DIRECTIONS ->
With pictures removed, print the listing exactly.

GIVEN INFORMATION ->
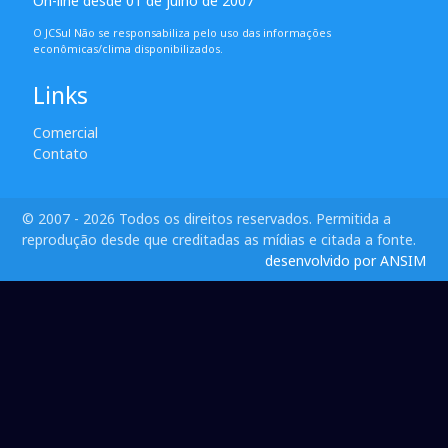
On-line desde 01 de julho de 2007
O JCSul Não se responsabiliza pelo uso das informações
econômicas/clima disponibilizados.
Links
Comercial
Contato
© 2007 - 2026 Todos os direitos reservados. Permitida a
reprodução desde que creditadas as mídias e citada a fonte.
desenvolvido por ANSIM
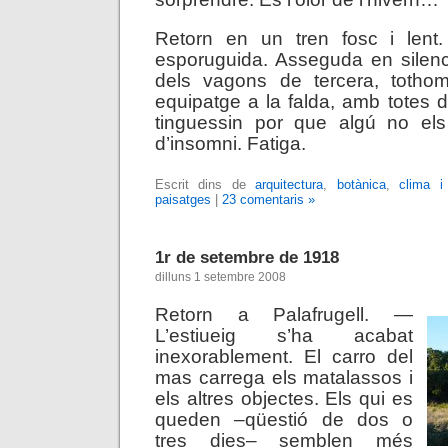
Retorn en un tren fosc i lent
esporuguida. Asseguda en silenc
dels vagons de tercera, totho
equipatge a la falda, amb totes
tinguessin por que algú no els
d’insomni. Fatiga.
Escrit dins de
arquitectura
,
botànica
,
clima i
paisatges
|
23 comentaris »
1r de setembre de 1918
dilluns 1 setembre 2008
Retorn a Palafrugell. —
L’estiueig s’ha acabat
inexorablement. El carro del
mas carrega els matalassos i
els altres objectes. Els qui es
queden –qüestió de dos o
tres dies– semblen més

OUTPUT ->
On-line desde 01 de julho de 2007
O JCSul Não se responsabiliza pelo uso das informações
econômicas/clima disponibilizados.
Links
Comercial
Contato
© 2007 - 2026 Todos os direitos reservados. Permitida a
reprodução desde que creditadas as mídias e citada a fonte.
desenvolvido por ANSIM
Retorn en un tren fosc i lent
esporuguida. Asseguda en silenc
dels vagons de tercera, totho
equipatge a la falda, amb totes
tinguessin por que algú no els
d’insomni. Fatiga.
Escrit dins de
arquitectura
,
botànica
,
clima i
paisatges
|
23 comentaris »
1r de setembre de 1918
dilluns 1 setembre 2008
Retorn a Palafrugell. —
L’estiueig s’ha acabat
inexorablement. El carro del
mas carrega els matalassos i
els altres objectes. Els qui es
queden –qüestió de dos o
tres dies– semblen més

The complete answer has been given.